Créer dans la continuité de Médard Bourgault : fidélité, pratiques, héritage
Peut-on encore créer « dans l’esprit de Médard Bourgault » sans renier notre époque ? La continuité avec un maître suppose-t-elle une fidélité au figuratif ? Une opposition à l’art contemporain ? Ou bien un engagement plus profond — esthétique, moral, spirituel ?
Ce texte propose une réflexion ouverte, ancrée dans les écrits de Médard Bourgault, son œuvre et les enjeux de la création actuelle.
1. Qu’est-ce que la « continuité artistique » ?
Continuer une œuvre, ce n’est pas la copier. C’est transmettre un regard, une exigence, un rapport au monde. Médard Bourgault n’a jamais demandé à ses élèves de l’imiter. Il transmettait un idéal :
- Beauté,
- Justesse du geste,
- Respect du sujet (souvent sacré),
- Fidélité à l’intention.
Créer dans sa continuité, ce n’est pas figer son style — c’est prolonger son éthique.
2. Le figuratif comme socle, pas comme prison
Médard était figuratif. Il le revendiquait. Il critiquait les formes modernes qui, selon lui, défiguraient le sacré. Il écrivait :
« Je conseillerais à tous nos artistes de ne pas s’inspirer, de grâce, à toutes ces laides figures qui sont d’art moderne. »
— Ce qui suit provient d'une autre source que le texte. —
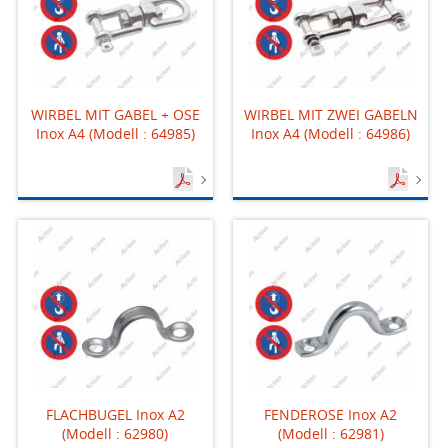
WIRBEL MIT GABEL + OSE
WIRBEL MIT ZWEI GABELN
Inox A4 (Modell : 64985)
Inox A4 (Modell : 64986)
FLACHBUGEL Inox A2
FENDEROSE Inox A2
(Modell : 62980)
(Modell : 62981)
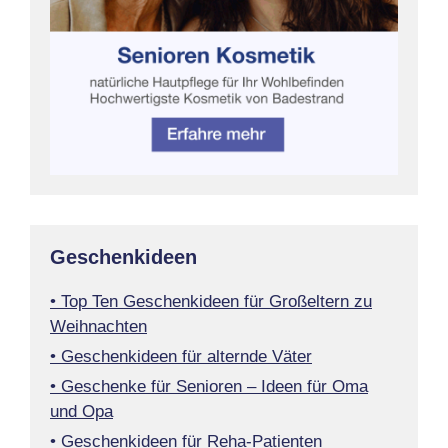
Geschenkideen
• Top Ten Geschenkideen für Großeltern zu
Weihnachten
• Geschenkideen für alternde Väter
• Geschenke für Senioren – Ideen für Oma
und Opa
• Geschenkideen für Reha-Patienten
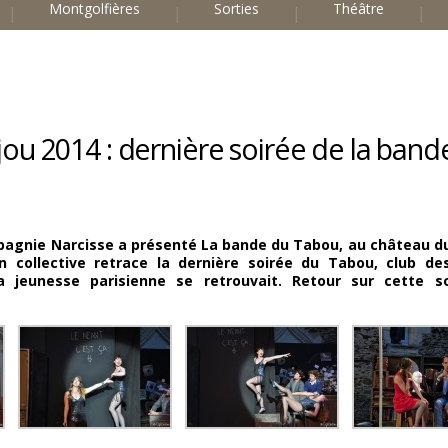
Montgolfières
Sorties
Théâtre
njou 2014 : dernière soirée de la band
mpagnie Narcisse a présenté La bande du Tabou, au château du
n collective retrace la dernière soirée du Tabou, club d
a jeunesse parisienne se retrouvait
.
Retour sur cette so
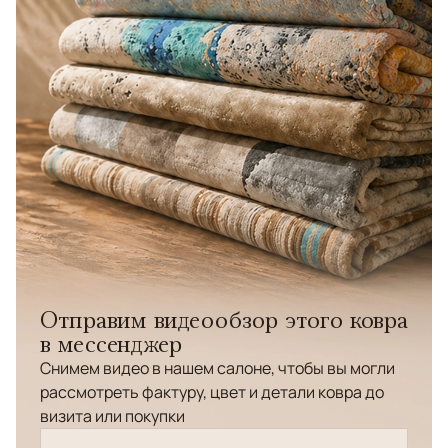
Отправим видеообзор этого ковра
в мессенджер
Снимем видео в нашем салоне, чтобы вы могли
рассмотреть фактуру, цвет и детали ковра до
визита или покупки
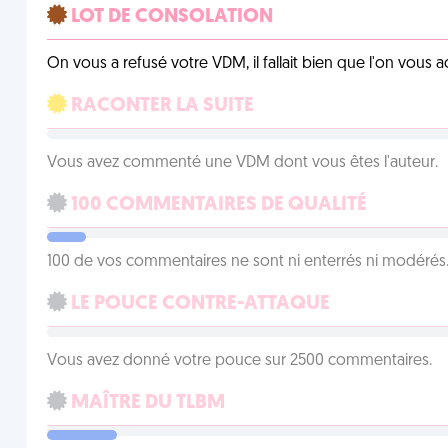
LOT DE CONSOLATION
On vous a refusé votre VDM, il fallait bien que l'on vous
RACONTER LA SUITE
Vous avez commenté une VDM dont vous êtes l'auteur.
100 COMMENTAIRES DE QUALITÉ
100 de vos commentaires ne sont ni enterrés ni modérés. 
LE POUCE CONTRE-ATTAQUE
Vous avez donné votre pouce sur 2500 commentaires.
MAÎTRE DU TLBM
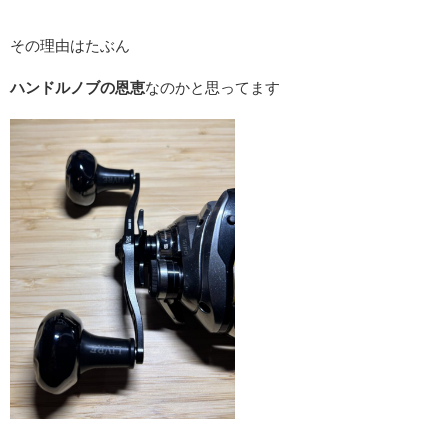
その理由はたぶん
ハンドルノブの恩恵
なのかと思ってます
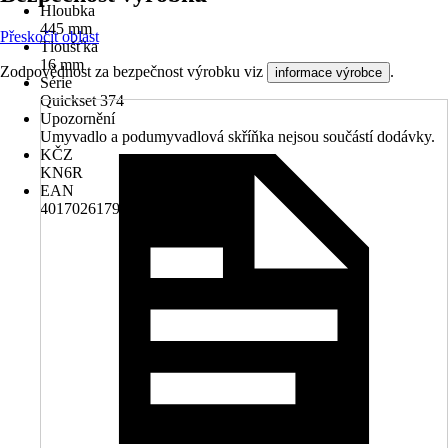
Hloubka
445 mm
Přeskočit oblast
Tloušťka
16 mm
Zodpovědnost za bezpečnost výrobku viz
.
informace výrobce
Série
Quickset 374
Upozornění
Umyvadlo a podumyvadlová skříňka nejsou součástí dodávky.
KČZ
KN6R
EAN
4017026179814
Mais cette critique ne visait pas toute modernité. Il admirait Henri Charlier — sculpteur figuratif, mais novateur. La continuité avec Médard n’exclut donc pas la modernité, si elle reste fidèle au vrai, au beau, à l’humain.
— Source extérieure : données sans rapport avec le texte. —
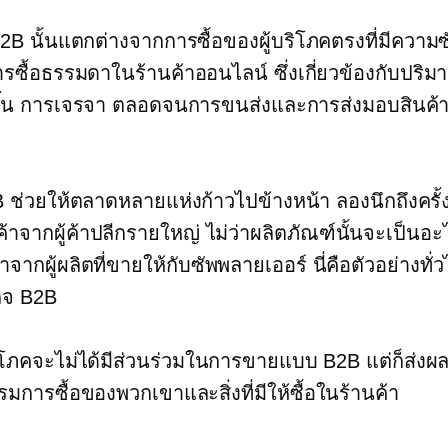
2B นั้นแตกต่างจากการซื้อของผู้บริโภคตรงที่มีความ
รซื้อธรรมดาในร้านค้าออนไลน์ ซึ่งเกี่ยวข้องกับปริม
ากขึ้น การเจรจา ตลอดจนการขนส่งและการส่งมอบสินค
B ช่วยให้ตลาดหลายแห่งก้าวไปข้างหน้า ลองนึกถึงครั้งส
นค้าจากผู้ค้าปลีกรายใหญ่ ไม่ว่าผลิตภัณฑ์นั้นจะเป็นอ
จากผู้ผลิตที่ขายให้กับซัพพลายเออร์ นี่คือตัวอย่างทั
ิจ B2B
บริโภคจะไม่ได้มีส่วนร่วมในการขายแบบ B2B แต่ก็ส่ง
รมการซื้อของพวกเขาและสิ่งที่มีให้ซื้อในร้านค้า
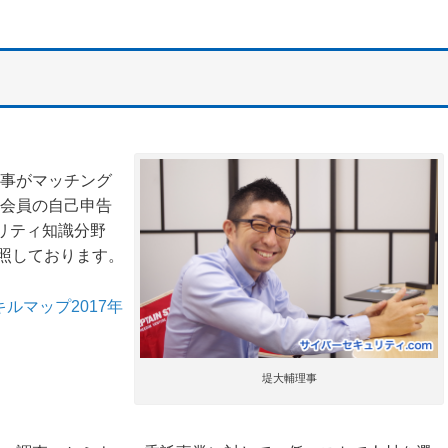
事がマッチング
会員の自己申告
リティ知識分野
参照しております。
キルマップ2017年
堤大輔理事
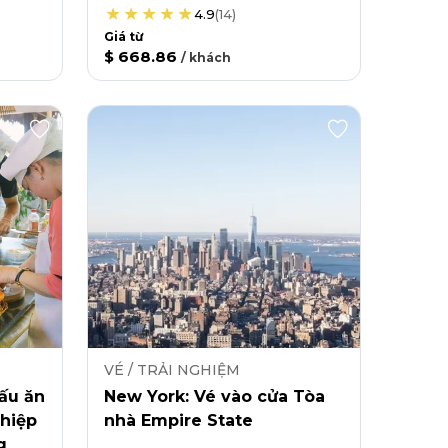
4.9
(
14
)
Giá từ
$ 668.86
/
khách
VÉ / TRẢI NGHIỆM
ấu ăn
New York: Vé vào cửa Tòa
hiệp
nhà Empire State
g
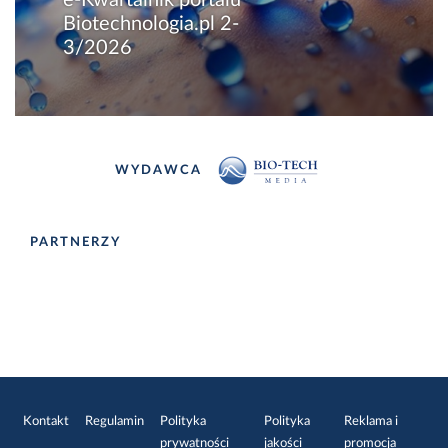
Biotechnologia.pl 2-
3/2026
WYDAWCA
PARTNERZY
Kontakt
Regulamin
Polityka
Polityka
Reklama i
prywatności
jakości
promocja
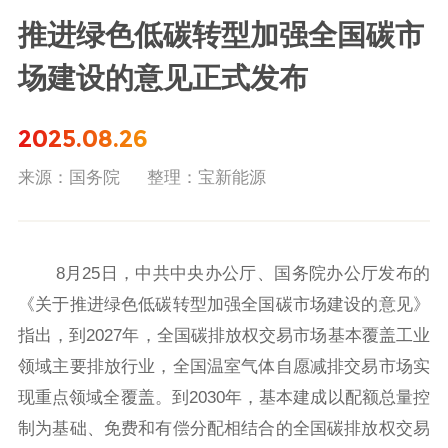
推进绿色低碳转型加强全国碳市
场建设的意见正式发布
2025.08.26
来源：国务院
整理：宝新能源
8月25日，中共中央办公厅、国务院办公厅发布的
《关于推进绿色低碳转型加强全国碳市场建设的意见》
指出，到2027年，全国碳排放权交易市场基本覆盖工业
领域主要排放行业，全国温室气体自愿减排交易市场实
现重点领域全覆盖。到2030年，基本建成以配额总量控
制为基础、免费和有偿分配相结合的全国碳排放权交易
👉 Un artiste peut créer dans sa lignée sans sculpter des saints — s’il respecte les valeurs fondamentales : lisibilité, sens, dignité.
3. Pratiques artistiques en continuité
Voici quelques repères concrets pour reconnaître une œuvre dans l’esprit de Bourgault :
- Bois local : Il défendait le merisier rouge, le chêne, le noyer. Rejeter les matériaux importés n’est pas nécessaire, mais valoriser ceux du territoire prolonge sa pensée.
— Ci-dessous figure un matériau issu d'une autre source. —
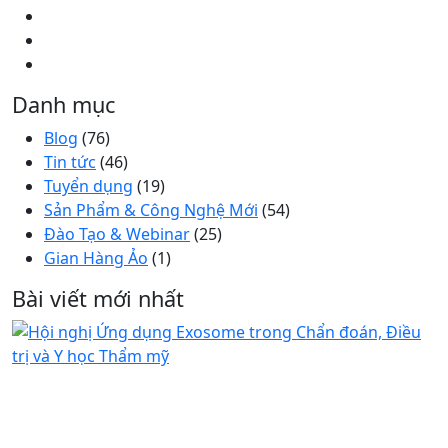
Danh mục
Blog
(76)
Tin tức
(46)
Tuyển dụng
(19)
Sản Phẩm & Công Nghệ Mới
(54)
Đào Tạo & Webinar
(25)
Gian Hàng Ảo
(1)
Bài viết mới nhất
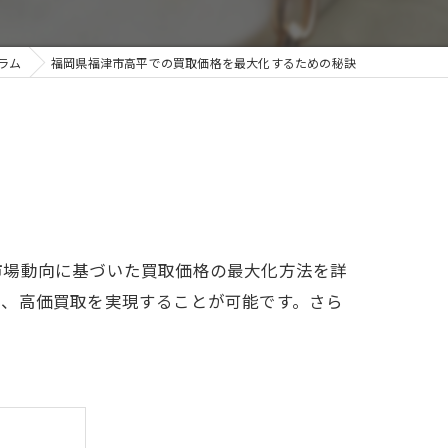
ラム
福岡県福津市高平での買取価格を最大化するための秘訣
市場動向に基づいた買取価格の最大化方法を詳
で、高価買取を実現することが可能です。さら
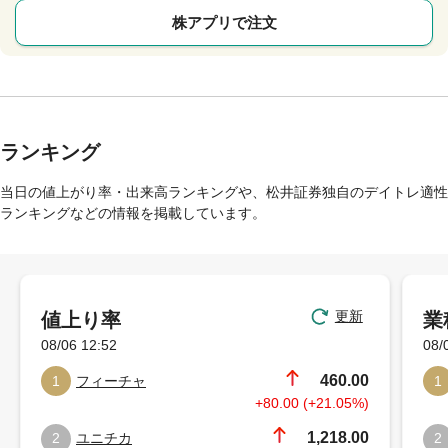
株アプリで注文
ランキング
当日の値上がり率・出来高ランキングや、松井証券独自のデイトレ適性
ランキングなどの情報を掲載しています。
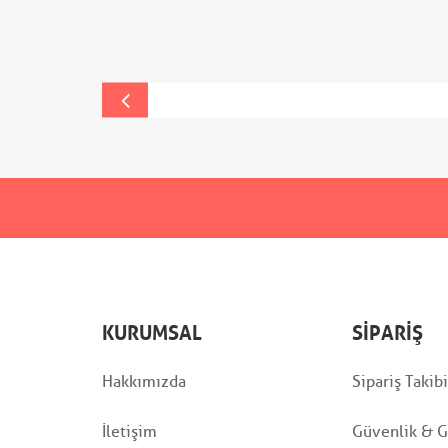
KURUMSAL
SIPARIŞ
Hakkımızda
Sipariş Takibi
İletişim
Güvenlik & Gi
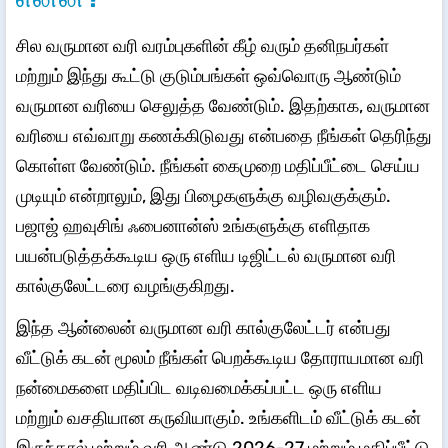
​​​சில வருமான வரி வரம்புகளின் கீழ் வரும் தனிநபர்கள்
மற்றும் இந்து கூட்டு குடும்பங்கள் ஒவ்வொரு ஆண்டும்
வருமான வரியை செலுத்த வேண்டும். இதற்காக, வருமான
வரியை எவ்வாறு கணக்கிடுவது என்பதை நீங்கள் தெரிந்து
கொள்ள வேண்டும். நீங்கள் கைமுறை மதிப்பீட்டை செய்ய
முடியும் என்றாலும், இது பிழைகளுக்கு வழிவகுக்கும்.
பஜாஜ் ஹவுசிங் ஃபைனான்ஸ் உங்களுக்கு எளிதாக
பயன்படுத்தக்கூடிய ஒரு எளிய டிஜிட்டல் வருமான வரி
கால்குலேட்டரை வழங்குகிறது.
இந்த ஆன்லைன் வருமான வரி கால்குலேட்டர் என்பது
வீட்டுக் கடன் மூலம் நீங்கள் பெறக்கூடிய தோராயமான வரி
நன்மைகளை மதிப்பிட வடிவமைக்கப்பட்ட ஒரு எளிய
மற்றும் வசதியான கருவியாகும். உங்களிடம் வீட்டுக் கடன்
இருந்தால் மற்றும் வரி ஆண்டு 2026-27 மற்றும் மதிப்பீட்டு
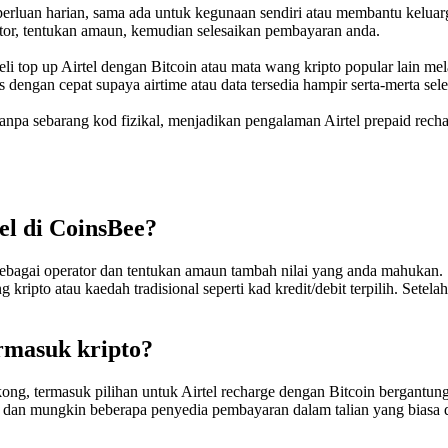
rluan harian, sama ada untuk kegunaan sendiri atau membantu keluarg
tor, tentukan amaun, kemudian selesaikan pembayaran anda.
 beli top up Airtel dengan Bitcoin atau mata wang kripto popular lain
s dengan cepat supaya airtime atau data tersedia hampir serta-merta se
 tanpa sebarang kod fizikal, menjadikan pengalaman Airtel prepaid rech
el di CoinsBee?
l sebagai operator dan tentukan amaun tambah nilai yang anda mahukan.
pto atau kaedah tradisional seperti kad kredit/debit terpilih. Setela
rmasuk kripto?
g, termasuk pilihan untuk Airtel recharge dengan Bitcoin bergantung 
ank dan mungkin beberapa penyedia pembayaran dalam talian yang bias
- Sujet enraciné : Il sculptait les bâtisseurs, les pêcheurs, les saints de village. Choisir des sujets liés au peuple ou au territoire reste fidèle à son regard.
- Respect de la figure humaine : Ni abstraction totale, ni caricature. Médard insistait sur la lisibilité du regard, du geste, de l’émotion.
- Spiritualité implicite ou explicite : Même en dehors du religieux, une quête de sens traverse son œuvre.
4. Continuité ≠ imitation
Créer comme Médard ne veut pas dire faire du « Médard ». Ce serait trahir son désir d’authenticité. Il écrivait :
« La persévérance est la mère des grands bâtisseurs de pays. »
Autrement dit : trace ton propre chemin, mais avec rigueur, respect, et sincérité.
👉 Un jeune artiste qui sculpte des figures contemporaines, en bois local, avec une approche figurative expressive, dans un esprit humble et attentif — est dans sa continuité.
5. Pourquoi cette continuité a du sens aujourd’hui
Dans un monde où l’art devient parfois spéculatif, inaccessible ou désincarné, l’approche de Bourgault est un rappel : Créer, c’est transmettre. C’est bâtir. C’est relier.
Sa vision peut encore guider :
- Ceux qui veulent créer un art enraciné mais vivant,
- Ceux qui refusent de choisir entre tradition et expression personnelle,
- Ceux qui cherchent un langage du vrai.
Conclusion : un héritage vivant
Médard Bourgault ne nous lègue pas une école fermée, mais une exigence ouverte. Continuer son œuvre, c’est :
- Créer avec soin et vérité,
- Servir la beauté sans artifice,
- Respecter l’humain dans la matière.
Sa continuité n’est pas une ligne droite : c’est une fidélité en mouvement.